Warmuz, whose Above.com auto-optimizes domain monetization strategy among other things, showed that every parking company has a decent chunk of the overall space. He also noted that the new ccTLDs are not real money-earners, “not today.”  Overall, though, we can see that RPM trends are back up where they were “in the Gold Rush days”. 

Naughton, whose HasTraffic is a zero-click domaining platform, said, “We’re talking about Google.  […] It’s the greatest advertising network in the history of the world.” He added that Google is also the greatest data-collection company. “They’re essentially a monopoly, and they don’t care about you or your domains or what happens [to them].” He described it as a black-box auction. You don’t know to whom you’re buying or selling. That’s where direct advertising and auctioning come in, he said: you’d sell a Picasso at Christie’s, not on Google.

It Pays to Diversify

Warmuz told the audience not to put their eggs in one basket: don’t just stick with a single parking company. Gilmour agreed, adding that distributing your domain portfolio shields you from instability: “There’s a lot of risk-management in this, which is not often understood.” (Phillips’ company specializes in redirecting traffic from typo URLs to the brands that customers are actually looking for.) 

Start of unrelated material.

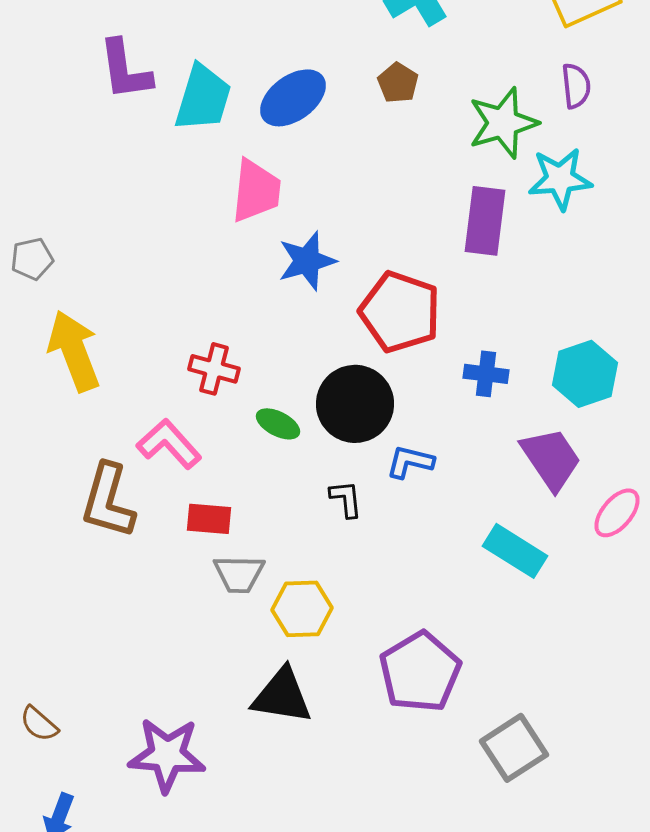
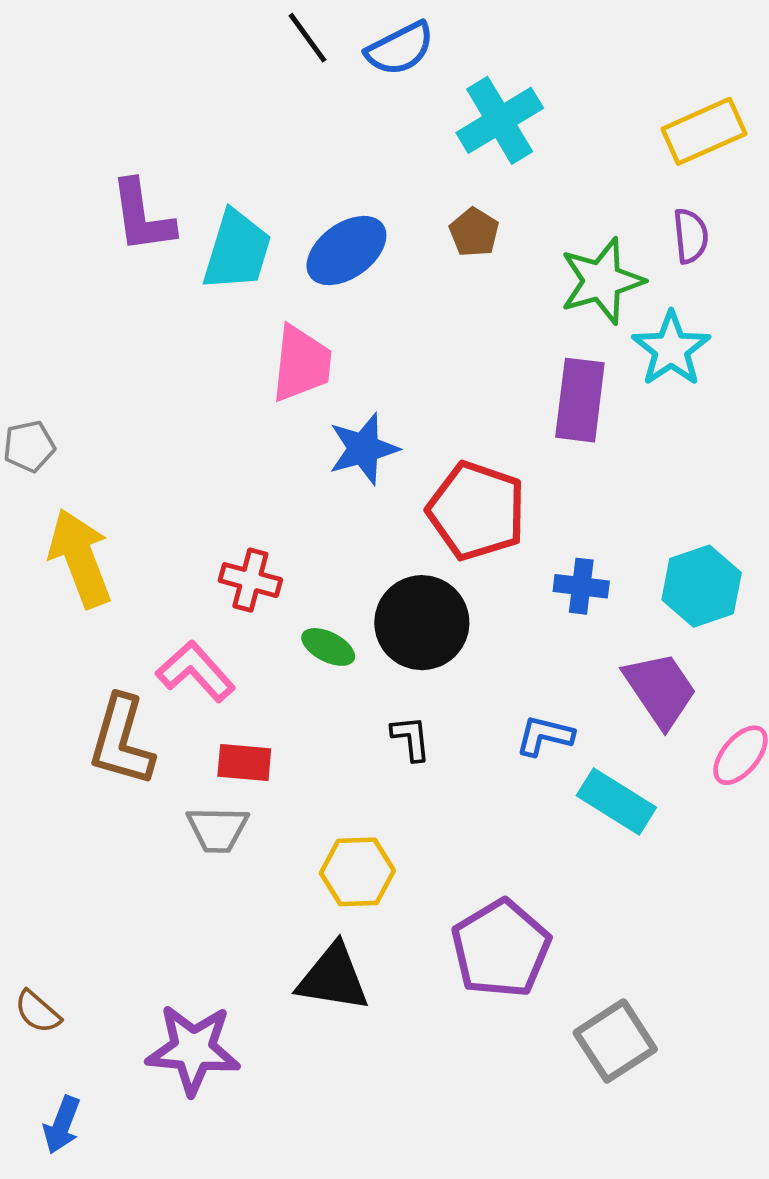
cyan star: (560, 179) -> (671, 349), turned -30
blue L-shape: (410, 462) -> (545, 736), moved
gray trapezoid: (239, 574) -> (218, 829), moved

There is no average value for a domain name, said Warmuz: “You have names that will make you thousands, and names that will make you nothing.” Markets vary in value as well, said Naughton, adding that manually-typed URLs are more valuable than an ocean of display traffic. He described overall web traffic as “sewage with a little bit of gold dust in it.”

It’s all about scale, said Gilmour: a trafficked domain is one that gets one unique visitor per day. It’s not much, but if you have a thousand of them… 

Some prefer to treat domains just as saleable items in and of themselves, while others—like the members of this particular NamesCon panel—seek revenue in other creative ways.